**Your objective**
Go over the records and copy every line with the string "иқтисодий".

**Information given**
----

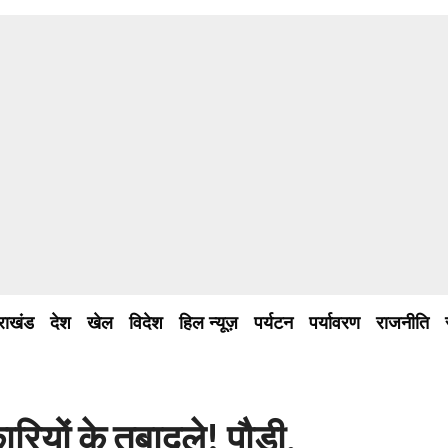
तराखंड
देश
खेल
विदेश
हिल न्यूज़
पर्यटन
पर्यावरण
राजनीति
ों के तबादले! पौड़ी,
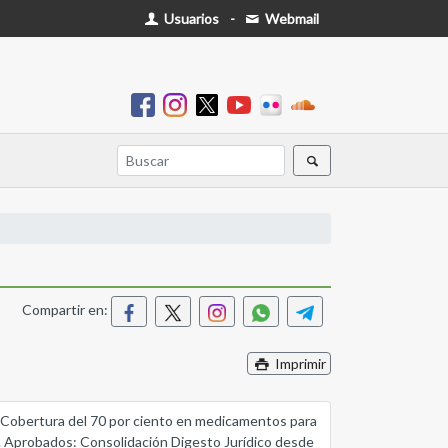
Usuarios
-
Webmail
Compartir en:
Imprimir
a - Cobertura del 70 por ciento en medicamentos para
. Aprobados: Consolidación Digesto Jurídico desde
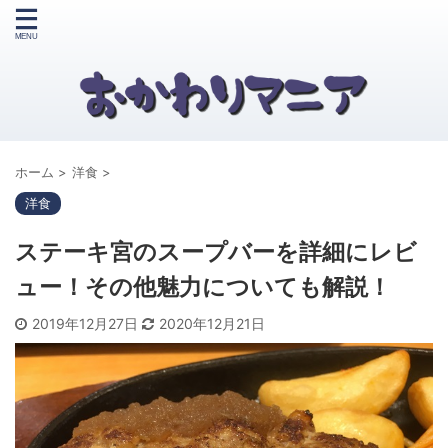
ホーム
>
洋食
>
洋食
ステーキ宮のスープバーを詳細にレビ
ュー！その他魅力についても解説！
2019年12月27日
2020年12月21日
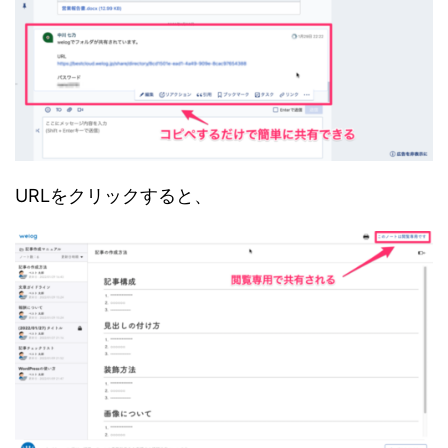
URLをクリックすると、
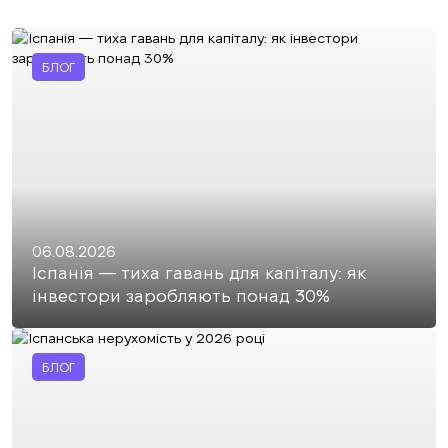
БЛОГ
06.08.2026
Іспанія — тиха гавань для капіталу: як
інвестори заробляють понад 30%
БЛОГ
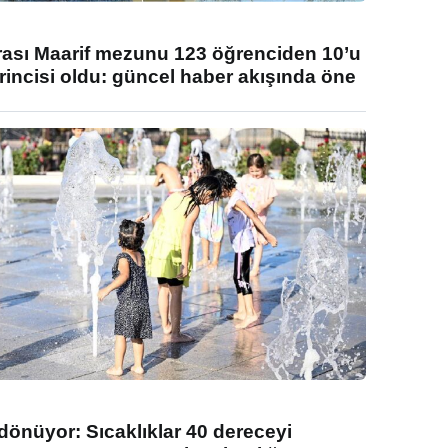
rası Maarif mezunu 123 öğrenciden 10’u
rincisi oldu: güncel haber akışında öne
 dönüyor: Sıcaklıklar 40 dereceyi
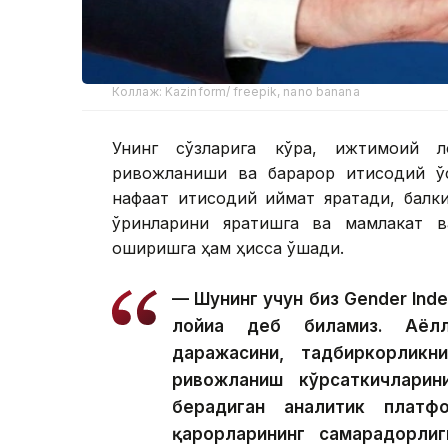
Коллаж: Kazinform/ freepik, nano banana
Унинг сўзларига кўра, ижтимоий л
ривожланиши ва барқарор иқтисодий ў
нафақат иқтисодий қиймат яратади, ба
ўринларини яратишга ва мамлакат в
оширишга ҳам ҳисса қўшади.
— Шунинг учун биз Gender Ind
лойиҳа деб биламиз. Аёлл
даражасини, тадбиркорликни
ривожланиш кўрсаткичларин
берадиган аналитик платф
қарорларининг самарадорли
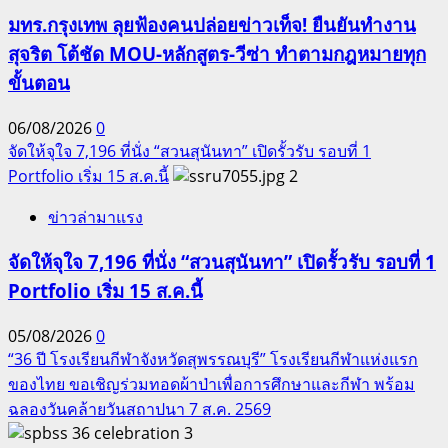
มทร.กรุงเทพ ลุยฟ้องคนปล่อยข่าวเท็จ! ยืนยันทำงาน
สุจริต โต้ชัด MOU-หลักสูตร-วีซ่า ทำตามกฎหมายทุก
ขั้นตอน
06/08/2026
0
จัดให้จุใจ 7,196 ที่นั่ง “สวนสุนันทา” เปิดรั้วรับ รอบที่ 1
Portfolio เริ่ม 15 ส.ค.นี้
2
ข่าวล่ามาแรง
จัดให้จุใจ 7,196 ที่นั่ง “สวนสุนันทา” เปิดรั้วรับ รอบที่ 1
Portfolio เริ่ม 15 ส.ค.นี้
05/08/2026
0
“36 ปี โรงเรียนกีฬาจังหวัดสุพรรณบุรี” โรงเรียนกีฬาแห่งแรก
ของไทย ขอเชิญร่วมทอดผ้าป่าเพื่อการศึกษาและกีฬา พร้อม
ฉลองวันคล้ายวันสถาปนา 7 ส.ค. 2569
3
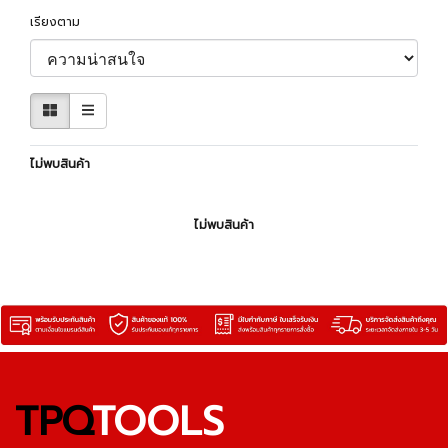
เรียงตาม
ไม่พบสินค้า
ไม่พบสินค้า
TPQ
TOOLS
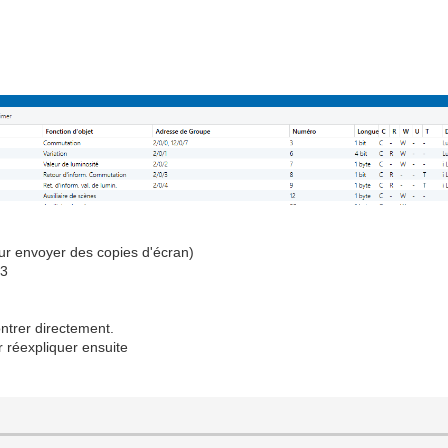
our envoyer des copies d'écran)
 3
ntrer directement.
 réexpliquer ensuite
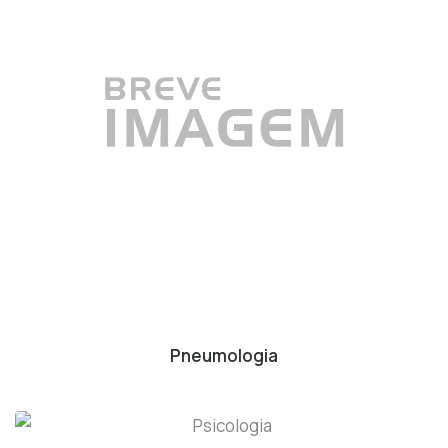
Pneumologia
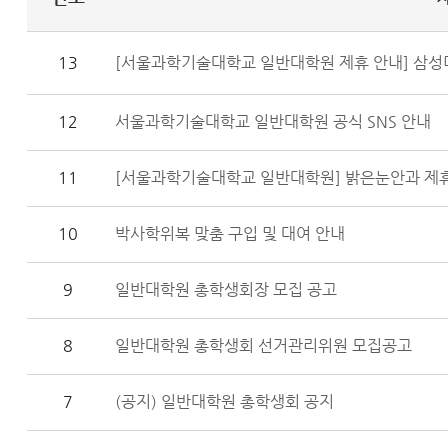
13
[서울과학기술대학교 일반대학원 제휴 안내] 삼성
12
서울과학기술대학교 일반대학원 공식 SNS 안내
11
[서울과학기술대학교 일반대학원] 밝은눈안과 제휴
10
박사학위복 맞춤 구입 및 대여 안내
9
일반대학원 총학생회장 모집 공고
8
일반대학원 총학생회 선거관리위원 모집공고
7
(공지) 일반대학원 총학생회 공지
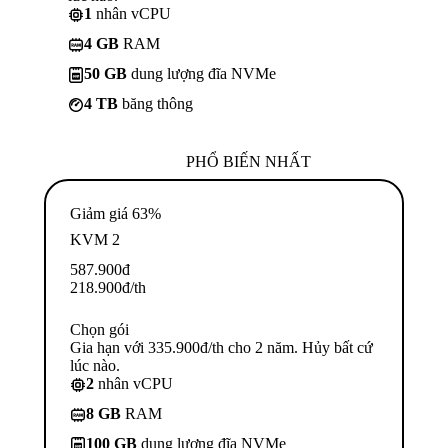
1
nhân vCPU
4 GB
RAM
50 GB
dung lượng đĩa NVMe
4 TB
băng thông
PHỔ BIẾN NHẤT
Giảm giá 63%
KVM 2
587.900
đ
218.900
đ
/th
Chọn gói
Gia hạn với 335.900đ/th cho 2 năm. Hủy bất cứ
lúc nào.
2
nhân vCPU
8 GB
RAM
100 GB
dung lượng đĩa NVMe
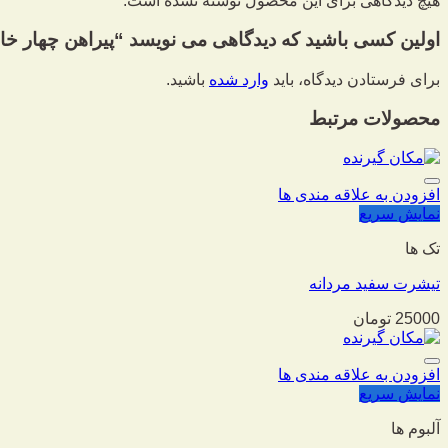
هیچ دیدگاهی برای این محصول نوشته نشده است.
اولین کسی باشید که دیدگاهی می نویسد “پیراهن چهار خان
برای فرستادن دیدگاه، باید
وارد شده
باشید.
محصولات مرتبط
افزودن به علاقه مندی ها
نمایش سریع
تک ها
تیشرت سفید مردانه
25000
تومان
افزودن به علاقه مندی ها
نمایش سریع
آلبوم ها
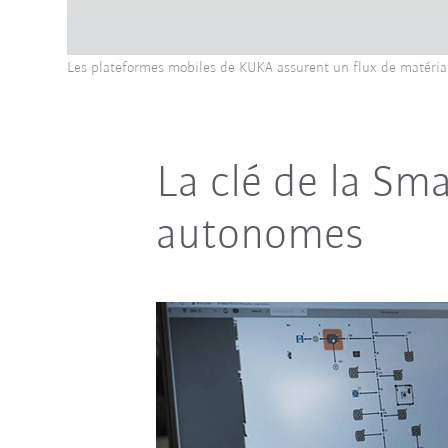
Les plateformes mobiles de KUKA assurent un flux de matéri
La clé de la Sm
autonomes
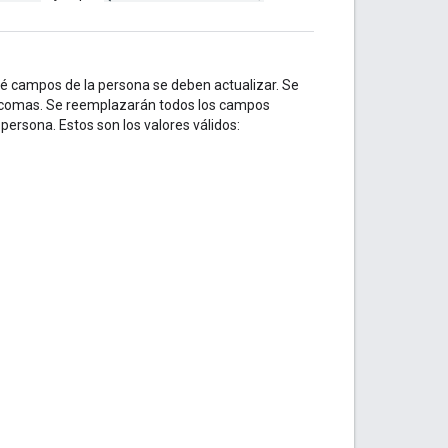
ué campos de la persona se deben actualizar. Se
 comas. Se reemplazarán todos los campos
persona. Estos son los valores válidos:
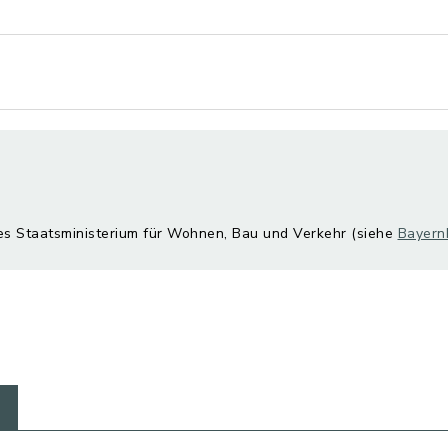
hes Staatsministerium für Wohnen, Bau und Verkehr (siehe
Bayern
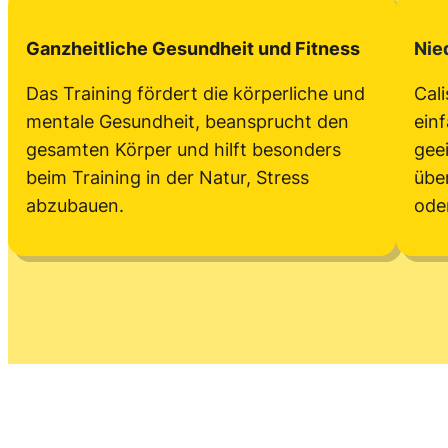
Ganzheitliche Gesundheit und Fitness
Nie
Das Training fördert die körperliche und
Cal
mentale Gesundheit, beansprucht den
einf
gesamten Körper und hilft besonders
gee
beim Training in der Natur, Stress
übe
abzubauen.
ode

----

**Completed exercise**
ривожланиши ва барқарор иқтисодий ў
нафақат иқтисодий қиймат яратади, ба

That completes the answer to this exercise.